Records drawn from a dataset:
*** Block opens ***

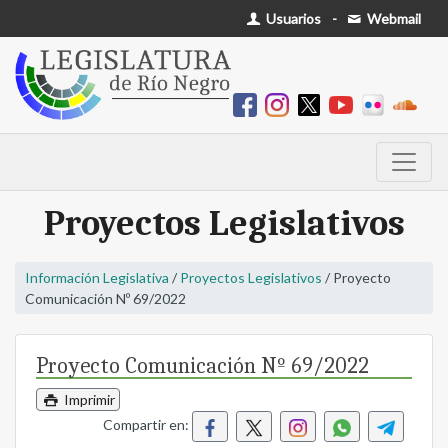
Usuarios
-
Webmail
Proyectos Legislativos
Información Legislativa
/
Proyectos Legislativos
/ Proyecto
Comunicación Nº 69/2022
Proyecto Comunicación Nº 69/2022
Imprimir
Compartir en:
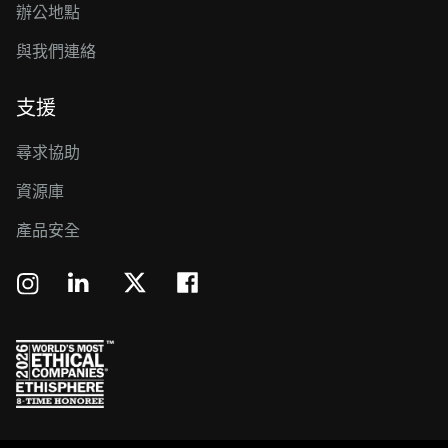
辦公地點
與我們連絡
支援
尋求協助
資源庫
產品安全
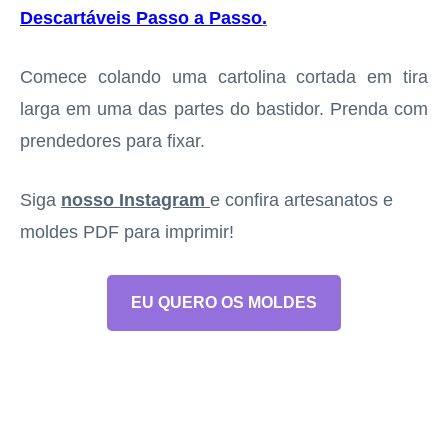
Descartáveis Passo a Passo
.
Comece colando uma cartolina cortada em tira
larga em uma das partes do bastidor. Prenda com
prendedores para fixar.
Siga
nosso Instagram
e confira artesanatos e
moldes PDF para imprimir!
EU QUERO OS MOLDES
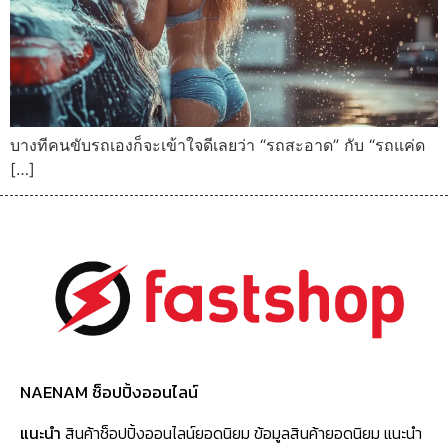
บางทีคนขับรถเองก็จะเข้าใจดีเลยว่า “รถสะอาด” กับ “รถแค่ด
[…]
NAENAM ช็อปปิ้งออนไลน์
แนะนำ
สินค้าช็อปปิ้งออนไลน์ยอดนิยม ข้อมูลสินค้ายอดนิยม แนะนำ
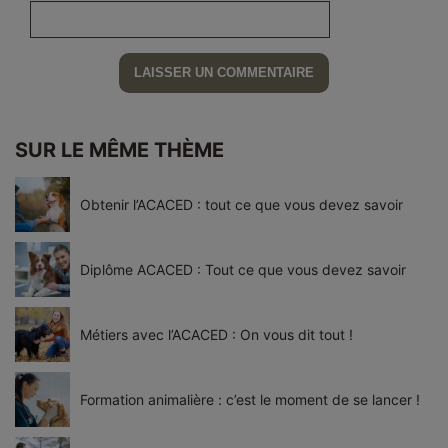
SUR LE MÊME THÈME
Obtenir l’ACACED : tout ce que vous devez savoir
Diplôme ACACED : Tout ce que vous devez savoir
Métiers avec l’ACACED : On vous dit tout !
Formation animalière : c’est le moment de se lancer !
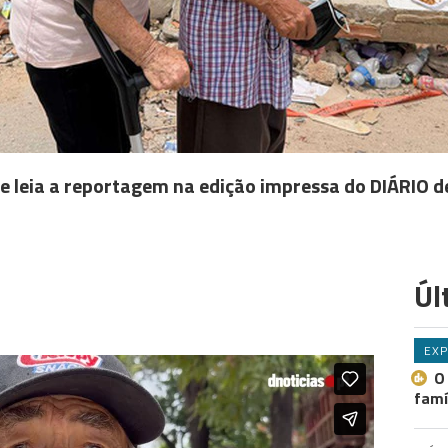
 e leia a reportagem na edição impressa do DIÁRIO d
Úl
EXP
O
famí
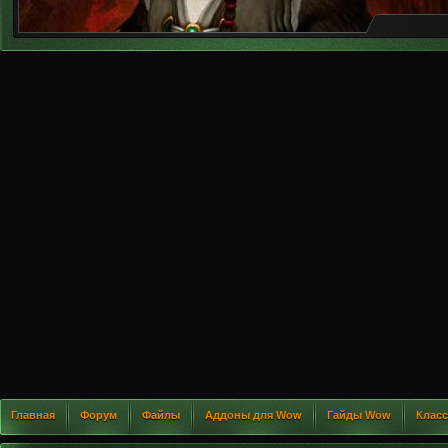
Главная
Форум
Файлы
Аддоны для Wow
Гайды Wow
Клас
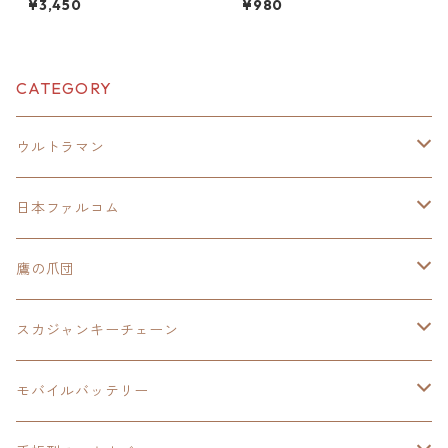
¥3,450
¥980
CATEGORY
ウルトラマン
モバイルバッテリー
日本ファルコム
スカジャンキーチェーン
イースⅧ
鷹の爪団
モバイルバッテリー
スカジャン
東亰ザナドゥ
モバイルバッテリー
スカジャンキーチェーン
手帳型スマホカバー
シャツ
閃の軌跡Ⅲ
手帳型スマホカバー
ウルトラマンシリーズ
モバイルバッテリー
3in1充電ケーブル
モバイルバッテリー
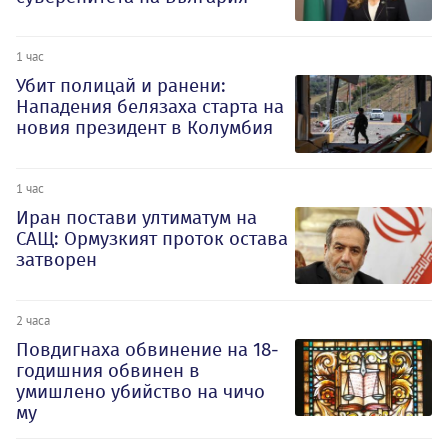
1 час
Убит полицай и ранени:
Нападения белязаха старта на
новия президент в Колумбия
1 час
Иран постави ултиматум на
САЩ: Ормузкият проток остава
затворен
2 часа
Повдигнаха обвинение на 18-
годишния обвинен в
умишлено убийство на чичо
му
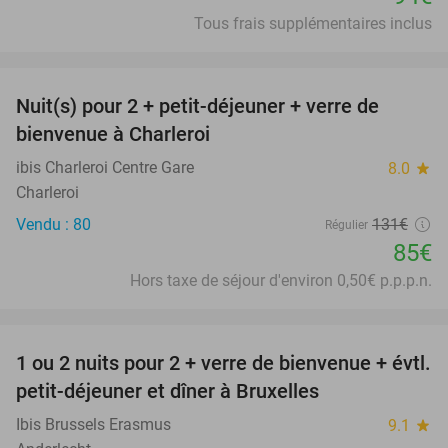
Tous frais supplémentaires inclus
favorite_border
Nuit(s) pour 2 + petit-déjeuner + verre de
35%
bienvenue à Charleroi
ibis Charleroi Centre Gare
8.0
star
Charleroi
Vendu : 80
131€
Régulier
85€
Hors taxe de séjour d'environ 0,50€ p.p.p.n.
favorite_border
1 ou 2 nuits pour 2 + verre de bienvenue + évtl.
25%
petit-déjeuner et dîner à Bruxelles
Ibis Brussels Erasmus
9.1
star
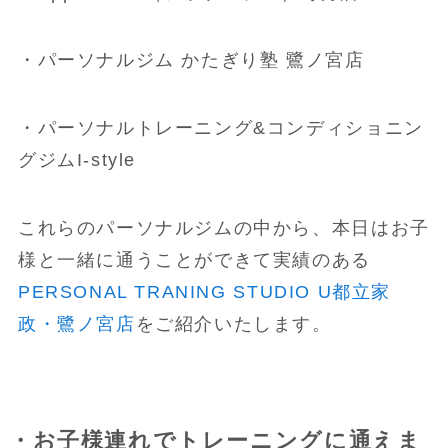
・パーソナルジム かたぎり塾 鷺ノ宮店
・パーソナルトレーニング&コンディショニン
グジムI-style
これらのパーソナルジムの中から、本日はお子
様と一緒に通うことができて実績のある
PERSONAL TRANING STUDIO U都立家
政・鷺ノ宮店
をご紹介いたします。
・お子様連れでトレーニングに通えま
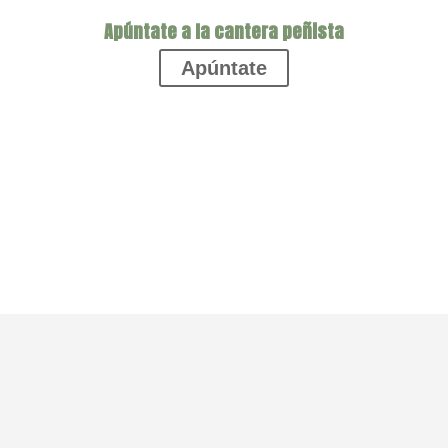
Apúntate a la cantera peñista
Apúntate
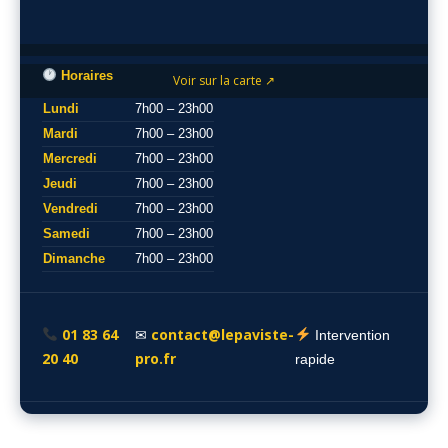
Horaires
Voir sur la carte ↗
Lundi
7h00 – 23h00
Mardi
7h00 – 23h00
Mercredi
7h00 – 23h00
Jeudi
7h00 – 23h00
Vendredi
7h00 – 23h00
Samedi
7h00 – 23h00
Dimanche
7h00 – 23h00
01 83 64
contact@lepaviste-
✉
Intervention
20 40
pro.fr
rapide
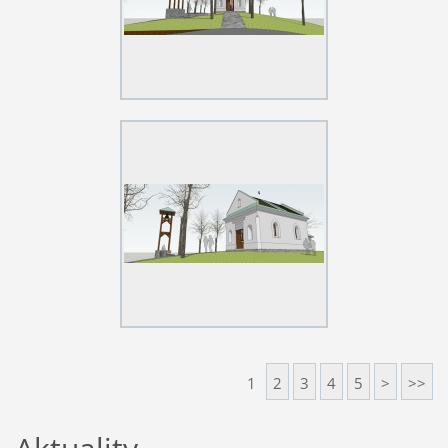
1
2
3
4
5
>
>>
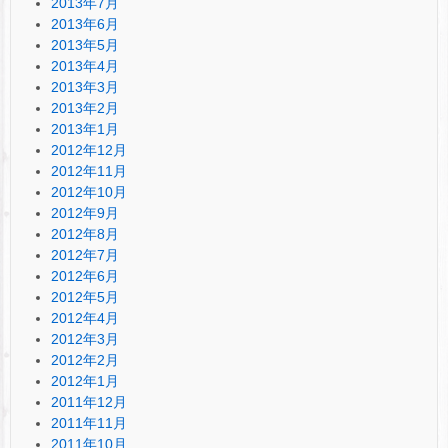
2013年7月
2013年6月
2013年5月
2013年4月
2013年3月
2013年2月
2013年1月
2012年12月
2012年11月
2012年10月
2012年9月
2012年8月
2012年7月
2012年6月
2012年5月
2012年4月
2012年3月
2012年2月
2012年1月
2011年12月
2011年11月
2011年10月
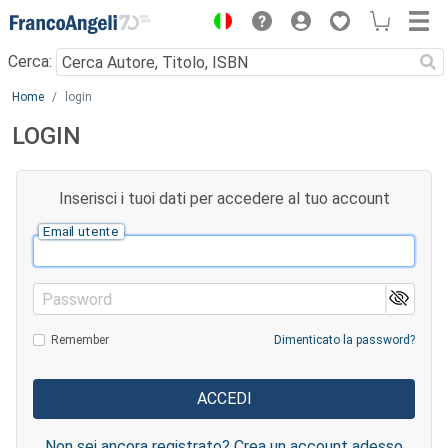
Menu
Cerca:
Main content
Home
login
LOGIN
Inserisci i tuoi dati per accedere al tuo account
Email utente
Password
Remember
Dimenticato la password?
Non sei ancora registrato? Crea un account adesso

*** Block closes ***

» Exercise aim: Would you transcribe, exactly and only, the lines from the one that contains "Аддоны для Wow" through the last line of the data above, without any pictures?

» Problem solution:
Аддоны для Wow
Гайды Wow
Клас
¥3,450
¥980
CATEGORY
ウルトラマン
モバイルバッテリー
日本ファルコム
スカジャンキーチェーン
イースⅧ
鷹の爪団
モバイルバッテリー
スカジャン
東亰ザナドゥ
モバイルバッテリー
スカジャンキーチェーン
手帳型スマホカバー
シャツ
閃の軌跡Ⅲ
手帳型スマホカバー
ウルトラマンシリーズ
モバイルバッテリー
3in1充電ケーブル
モバイルバッテリー
1 час
Убит полицай и ранени:
Нападения белязаха старта на
новия президент в Колумбия
1 час
Иран постави ултиматум на
САЩ: Ормузкият проток остава
затворен
2 часа
Повдигнаха обвинение на 18-
годишния обвинен в
умишлено убийство на чичо
му
Tous frais supplémentaires inclus
favorite_border
Nuit(s) pour 2 + petit-déjeuner + verre de
35%
bienvenue à Charleroi
ibis Charleroi Centre Gare
8.0
star
Charleroi
Vendu : 80
131€
Régulier
85€
Hors taxe de séjour d'environ 0,50€ p.p.p.n.
favorite_border
1 ou 2 nuits pour 2 + verre de bienvenue + évtl.
25%
petit-déjeuner et dîner à Bruxelles
Ibis Brussels Erasmus
9.1
star
・パーソナルジム かたぎり塾 鷺ノ宮店
・パーソナルトレーニング&コンディショニン
グジムI-style
これらのパーソナルジムの中から、本日はお子
様と一緒に通うことができて実績のある
PERSONAL TRANING STUDIO U都立家
政・鷺ノ宮店
をご紹介いたします。
・お子様連れでトレーニングに通えま
Apúntate a la cantera peñista
Apúntate
Horaires
Voir sur la carte ↗
Lundi
7h00 – 23h00
Mardi
7h00 – 23h00
Mercredi
7h00 – 23h00
Jeudi
7h00 – 23h00
Vendredi
7h00 – 23h00
Samedi
7h00 – 23h00
Dimanche
7h00 – 23h00
01 83 64
contact@lepaviste-
✉
Intervention
20 40
pro.fr
rapide
1
2
3
4
5
>
>>
2013年7月
2013年6月
2013年5月
2013年4月
2013年3月
2013年2月
2013年1月
2012年12月
2012年11月
2012年10月
2012年9月
2012年8月
2012年7月
2012年6月
2012年5月
2012年4月
2012年3月
2012年2月
2012年1月
2011年12月
2011年11月
2011年10月
Menu
Cerca:
Main content
Home
login
LOGIN
Inserisci i tuoi dati per accedere al tuo account
Email utente
Password
Remember
Dimenticato la password?
Non sei ancora registrato? Crea un account adesso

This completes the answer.